Summarizing the process of direct memory allocation and release is to allocate direct memory by calling Unsafe allocateMemory, bind DirectoryByteBuffer to callback tasks by creating a virtual reference object Cleaner object, and automatically execute Cleaner's clean() method when the Directory is garbage collected to call Unsafe's freeMemory() to free memory.

5.10 Effect of disabling explicit garbage collection on direct memory

System.gc() can be used in java to explicitly recommend jvm garbage collection, but this garbage collection method is Full GC, which will do both new generation and older generation recycling. This may affect program performance. To avoid misuse by programmers, use -XX+DisableExplctGC to disable displayed garbage collection.

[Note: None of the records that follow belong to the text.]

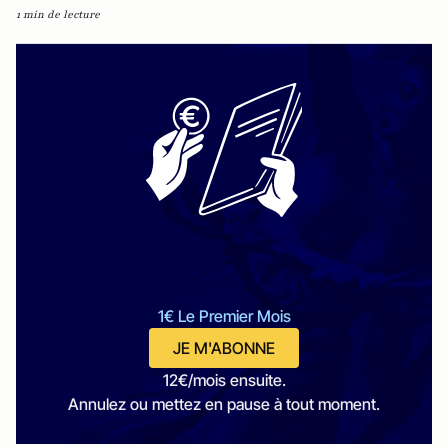
1 min de lecture
1€ Le Premier Mois
JE M'ABONNE
12€/mois ensuite.
Annulez ou mettez en pause à tout moment.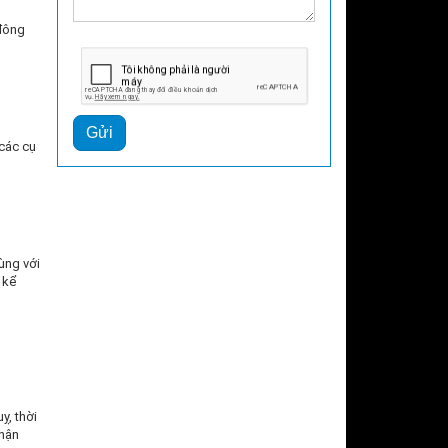
 đông
Gửi
các cụ
ùng với
 kể
ỵ, thời
nhận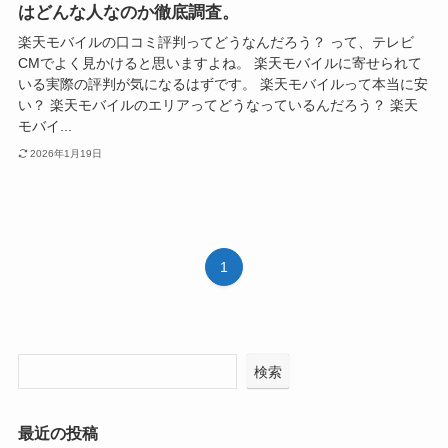
はどんな人なのか徹底調査。
楽天モバイルの口コミ評判ってどうなんだろう？ って、テレビ
CMでよく見かけると思いますよね。 楽天モバイルに寄せられて
いる実際の評判が気になるはずです。 楽天モバイルって本当に安
い？ 楽天モバイルのエリアってどうなっているんだろう？ 楽天
モバイ...
2026年1月19日
1
検索
最近の投稿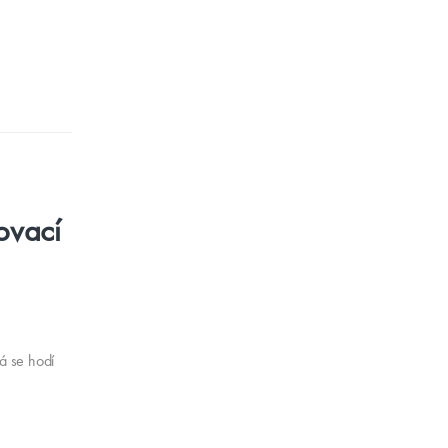
ovací
á se hodí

Run Demo1_26 again when explicit garbage collection is disabled.

/**
 * The effect of disabling explicit recycling on direct memory
 */
public class Demo1_26 {
    static int _1Gb = 1024 * 1024 * 1024;

    /*
     * -XX:+DisableExplicitGC Explicit
     */
    public static void main(String[] args) throws IOException {
        ByteBuffer byteBuffer = ByteBuffer.allocateDirect(_1Gb);
        System.out.println("Allocation completed...");
        System.in.read();
        System.out.println("Start release...");
        byteBuffer = null;
        System.gc(); // Explicit garbage collection, Full GC
        System.in.read();
    }
}

Direct memory for the above code is not recycled because explicit garbage collection fails. bytebuffer s are not garbage collected, which results in direct memory not being freed and are only garbage collected when the program is passive to Full GC. If the program needs to use direct memory frequently, we can receive an Unsafe object to allocate and reclaim memory.